Bien sûr le fait que l’équipe soit stable depuis plusieurs années, avec les mêmes professionnels, dont la stabilité d’ailleurs est en partie due aux conditions valorisantes de leur exercice, compte dans l’évolution de nos pratiques. La façon de travailler à plusieurs, avec contrôle externe parfois, en petit groupe ou en grand groupe, avec des plans de travail (cadres théoriques, cadres de construction des projets, cadres d’exposés…), a pu évoluer grâce à des échanges critiques suivis entre les membres de l’équipe « qui ne se laissent pas vivre ! »
 
 
3. Les moyens à disposition
 
Nous  arrivons à maintenir ce cap grâce un ratio global d’encadrement à 0,27. C'est-à-dire que le nombre total de nos ETP accordés divisés par le nombre d’enfants suivis est égal à 0,27. Il parait difficile de travailler comme ça avec moins.
Un intervenant externe nous assiste par une présence et un regard régulier sur nos pratiques. 
Nous nous inspirons des modèles dynamiques d’intrication des champs sociaux et psychologiques que nous avons toujours eu en tête, ceux de Moreno entre autres, qui postulent l’entrecroisement, pour le dire vite, des motions individuelles et des forces du champ social. 
La pluridisciplinarité nous a amenés à développer nos propres méthodes et processus d’organisation. A la longue, chaque année perfectionne les emplois du temps, la création de groupes de travail petits ou grands selon les besoins, au service ou à l’extérieur, selon le partage d’objectifs transversaux qui sont alors approchés selon les techniques croisées ou associées des professionnels référents d’un enfant. Un de nos principes de fonctionnement est la souplesse des horaires des professionnels, qui doivent s’adapter aux circonstances, et avant tout aux horaires des familles.
 
 
4. Quelle évaluation faites-vous aujourd’hui ?
 
Avez-vous atteint les objectifs que vous aviez au départ ?
Il est difficile de parler d’objectifs dans notre domaine. Qu’est ce que ça pourrait être ? Apporter une réponse à tous les enfants en difficulté qui en ont besoin ? Hélas, nous n’en avons pas les moyens matériels et notre liste d’attente s’allonge chaque année.
 
Quels changements avez-vous pu constater ? pour les personnes bénéficiaires ? Pour l’entourage ? Pour l’équipe ?
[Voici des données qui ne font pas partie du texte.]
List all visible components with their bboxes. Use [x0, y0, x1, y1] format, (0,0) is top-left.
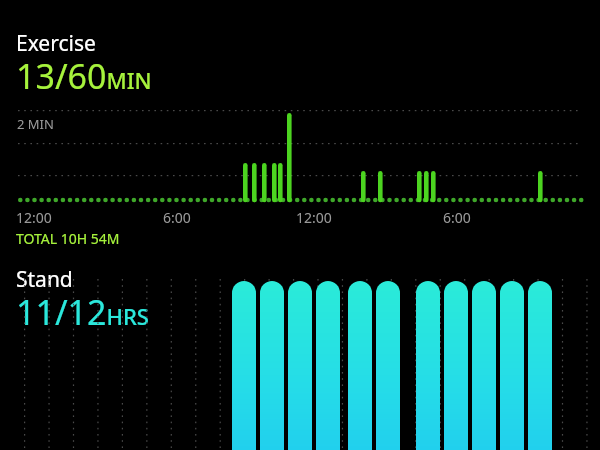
staticText: 6:00 — [443, 208, 471, 227]
staticText: Exercise — [16, 29, 96, 58]
staticText: 12:00 — [16, 208, 52, 227]
staticText: 2 MIN — [17, 115, 54, 133]
staticText: 6:00 — [163, 208, 191, 227]
staticText: 12:00 — [296, 208, 332, 227]
staticText: TOTAL 10H 54M — [16, 229, 120, 248]
staticText: 13/60MIN — [16, 53, 152, 99]
button[interactable]: Stand 11 of 12 hours — [0, 255, 600, 450]
button[interactable]: Exercise 13 of 60 minutes — [0, 0, 600, 255]
staticText: 11/12HRS — [16, 289, 149, 335]
staticText: Stand — [16, 265, 73, 294]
L’équipe dit d’elle-même qu’elle est devenue plus autonome et qu’elle réfléchit mieux. L’évaluation interne continue le dit : il faut encore améliorer la passation des informations d’une part, et le nombre de rencontres avec les familles d’autre part. Ces dernières ont en général un rapport de qualité avec le service, elle le dise et peuvent avoir du mal à nous quitter, ce qui n’est pas le but !
 
Quelle(s) évolution(s) vous semble(nt) encore souhaitable(s) ?
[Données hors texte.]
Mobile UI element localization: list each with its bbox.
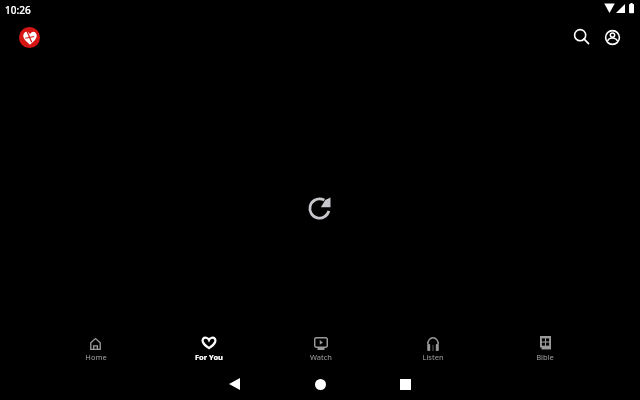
button[interactable]: Back: [222, 372, 246, 396]
button[interactable]: Home: [308, 372, 332, 396]
button[interactable]: YouVersion Bible: [14, 22, 44, 52]
button[interactable]: Watch: [265, 324, 377, 368]
button[interactable]: Retry: [295, 184, 344, 233]
staticText: Bible: [536, 352, 554, 362]
button[interactable]: For You: [152, 324, 265, 368]
button[interactable]: Recent apps: [393, 372, 417, 396]
button[interactable]: Account: [600, 25, 624, 49]
staticText: 10:26: [5, 3, 31, 17]
staticText: Home: [85, 352, 107, 362]
staticText: For You: [195, 352, 223, 362]
button[interactable]: Bible: [489, 324, 601, 368]
button[interactable]: Listen: [377, 324, 489, 368]
button[interactable]: Search: [569, 24, 594, 49]
staticText: Listen: [422, 352, 444, 362]
staticText: Watch: [310, 352, 332, 362]
button[interactable]: Home: [39, 324, 152, 368]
Un fonctionnement, quel qu’il soit, n’est jamais acquis. Sans cesse il faut renouveler sa réflexion et ses pratiques, tout peut se scléroser en dépit des meilleures intentions du monde. Il faut être attentif à ce que l’on fait ; Ce qui est plus facile à dire qu’à faire.
 
Quels conseils pourriez-vous donner à un autre membre de Handiplanet qui lirait votre fiche et souhaiterait s’inspirer de votre démarche dans un contexte similaire ?
 
Aujourd’hui nous en sommes au point de nous rendre compte de nos spécificités et de leurs avantages, aux yeux des familles, de nos partenaires, au regard des résultats, en comparant avec d’autres organisations dans d’autres services, les participants se rendent compte qu’ils bénéficient de conditions dynamiques et créatives dans un cadre institutionnel favorable. Le problème est de ne jamais se satisfaire d’un état de fait pour rester toujours prêt à remettre l’ouvrage sur le métier.